Carrie Fisher’s forthcoming book “Wishful Drinking” worth a look
In her hilarious memoir, “Wishful Drinking,” due in December from Simon & Schuster, Carrie Fisher, has a lot of interesting stories to tell of her colorful life. The Post’s Kyle Smith reports that Fisher reveals in the book, which is based on her stage show that’s been making its way around the country – about her addictions, her commitment to a mental hospital, her bipolar disorder, and her suicidal thoughts, avoiding self-pity in favor of raucous poison penmanship.
On her marriages: Of her first husband, Paul Simon, who wrote “Graceland” and many other songs about her, she notes that perhaps the relationship was near the end when, as he drove her to the airport, “I turned to him and said, ‘You’ll feel bad if I crash.’ He shrugged and said, ‘Maybe not.’ ”

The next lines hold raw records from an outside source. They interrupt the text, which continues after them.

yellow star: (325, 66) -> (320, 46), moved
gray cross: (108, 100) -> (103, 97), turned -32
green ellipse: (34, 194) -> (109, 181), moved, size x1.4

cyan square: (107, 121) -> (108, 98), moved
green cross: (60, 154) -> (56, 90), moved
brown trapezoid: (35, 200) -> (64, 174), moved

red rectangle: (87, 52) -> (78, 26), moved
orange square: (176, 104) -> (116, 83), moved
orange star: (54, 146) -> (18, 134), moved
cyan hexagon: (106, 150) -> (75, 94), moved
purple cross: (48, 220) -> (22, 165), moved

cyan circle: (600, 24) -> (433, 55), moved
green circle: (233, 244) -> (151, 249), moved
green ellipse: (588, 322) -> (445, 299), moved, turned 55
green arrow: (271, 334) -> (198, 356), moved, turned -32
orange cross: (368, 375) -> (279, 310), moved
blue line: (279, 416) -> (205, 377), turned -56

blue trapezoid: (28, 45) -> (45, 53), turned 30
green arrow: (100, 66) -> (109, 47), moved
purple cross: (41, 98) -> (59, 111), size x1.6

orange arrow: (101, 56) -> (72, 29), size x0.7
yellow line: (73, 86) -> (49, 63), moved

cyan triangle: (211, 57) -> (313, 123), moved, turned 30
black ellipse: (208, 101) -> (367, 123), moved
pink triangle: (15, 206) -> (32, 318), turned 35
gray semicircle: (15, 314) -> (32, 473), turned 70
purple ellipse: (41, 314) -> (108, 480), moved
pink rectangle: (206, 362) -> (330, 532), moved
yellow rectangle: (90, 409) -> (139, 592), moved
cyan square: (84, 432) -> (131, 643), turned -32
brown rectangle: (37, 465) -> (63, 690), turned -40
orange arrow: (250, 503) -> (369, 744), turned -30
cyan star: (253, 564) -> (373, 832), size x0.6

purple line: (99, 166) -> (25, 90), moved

On her disastrous second marriage to CAA superagent Bryan Lourd, ridicules the idea that she changed Lourd’s sexual orientation. Fisher says of Lourd, the father of her daughter Billie:
“He told me later that I had turned him gay . . . by taking codeine again. And I said, ‘You know, I never read that warning on the label.’ I thought it said ‘heavy machinery,’ not homosexuality – turns out I could have been driving those tractors all along!’ ”
Of her dad, Eddie Fisher, who left her mom, Debbie Reynolds, for Elizabeth Taylor after Taylor’s husband, Mike Todd, died in a plane crash: “Naturally, my father flew to Elizabeth’s side, gradually making his way to her front. He first dried her eyes with his handkerchief, consoled her with flowers, and ultimately consoled her with his penis.” Reynolds’ subsequent husbands were such disasters that she once said, “Eddie’s starting to look like the good husband.”
Of “Star Wars,” in which Fisher starred, at age 19, as Princess Leia: She was looking at her white costume when director George Lucas said, “You can’t wear a bra under that dress.” “Why?” asked Fisher. “There’s no underwear in space,” he replied.